Chifas are enormously popular Chinese- Peruvian restaurants that can be found in every major city in Peru. They serve a variety of Chinese-influenced dishes, some of which you will be familiar with, others not so much. Fried rice with egg, meats, and veggies, called arroz chaufa will be recognizable to most travelers, as well as sopa wantan (wonton soup). The enormously popular pollo enrollado, a flattened filet of chicken breast, stuffed with veggies, shrimp, or pork, is a delicious Chifa standby that’s not so well known in most US-based Chinese restaurants.
Tausi dishes, prepared with fermented black beans, have a rich, dark, savory sauce. Examples are pollo tausi or pescado tausi, black bean chicken or fish. In contrast, tipakay dishes are the Chifa equivalent of sweet and sour dishes and are similar to those found in Chinese restaurants in the US. Pollo tipakay is Peru’s equivalent of sweet and sour chicken and tends to consist of deep-fried chicken in a bright red sweet and sour sauce. Sopa Wantan Especial, special wonton soup, makes a wonderful meal in itself: it boasts meat-filled wontons floating in a savory chicken-based broth, often served with kion (ginger), camarones (shrimps), pollo (chicken), res (beef), chancho (pork), verduras (green vegetables), and most especially, huevos de codorníz (hard-boiled quail eggs!), which in my opinion are the prized addition that justifies the adjective “special.” For vegetarians, it is completely possible to request that your meal contain “nada de carne” (no meat). It is fairly safe for vegetarians to order tallarines con verduras (noodles with veggies) as no chicken broth or animal ingredients would typically be included in the recipe.
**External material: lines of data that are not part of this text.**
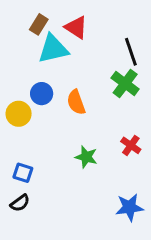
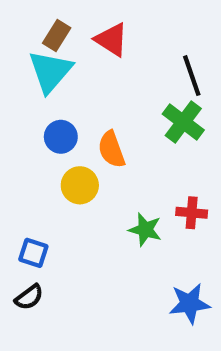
cyan triangle: (53, 49) -> (50, 71), moved, turned -36
yellow circle: (19, 114) -> (80, 185), moved
red cross: (131, 145) -> (192, 213), turned -30
green star: (86, 157) -> (145, 230), moved

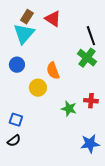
blue circle: (61, 137) -> (17, 65), moved

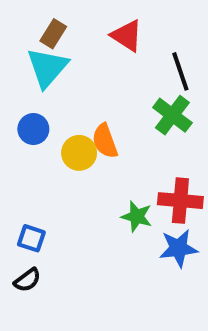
red triangle: (53, 19) -> (127, 36), moved
yellow circle: (38, 88) -> (79, 153), moved
red cross: (91, 101) -> (180, 201), size x1.5
blue star: (90, 144) -> (178, 248), moved

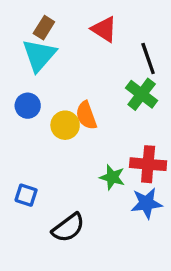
black semicircle: (27, 280) -> (68, 228), moved, size x1.5

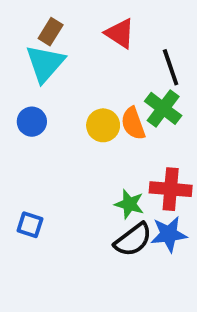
orange semicircle: (86, 115) -> (133, 123), moved
yellow circle: (65, 125) -> (103, 125), moved
black semicircle: (68, 228) -> (133, 240), moved

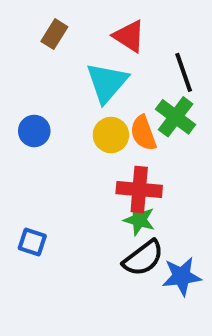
cyan triangle: (45, 63) -> (107, 83), moved
red cross: (171, 189) -> (139, 189), moved
blue star: (169, 234) -> (182, 276), moved

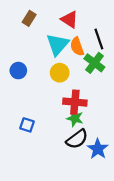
orange semicircle: (143, 133) -> (77, 47), moved
blue square: (32, 242) -> (27, 125), moved
blue star: (182, 276) -> (98, 149), turned -30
There are many Chifas in and around Peru, sometimes several to a block.
Some Chifa restaurants to try
1- Kión Restaurant on Calle Triúnfo in Cusco – upscale chifa with nice presentation, they serve a variety of appetizers and exquisite dumplings, great soups. Meals are prepared using fresh, colorful ingredients. They offer vegan and vegetarian options. Try the duck.
2- Chifa Sipán – very reasonably priced, decent presentation, good Chifa, with two locations in Cusco. They offer a combination menu that includes soup, fried rice, fried wontons and a main dish all for the equivalent of around $6.00
3- Gaston Acurio’s Madam Tusan – This is an upscale Gaston Acurio chifa restaurant with three locations in Lima. A step above the average chifa. Offerings include a wide variety of dim sum (Yum!), roast meats, and beautifully presented stir-fries.
So now that you know where to find great Chifa on your private Peru holiday, you’ll be able to stop into a Chifa restaurant and order delicious Chinese-Peruvian fare!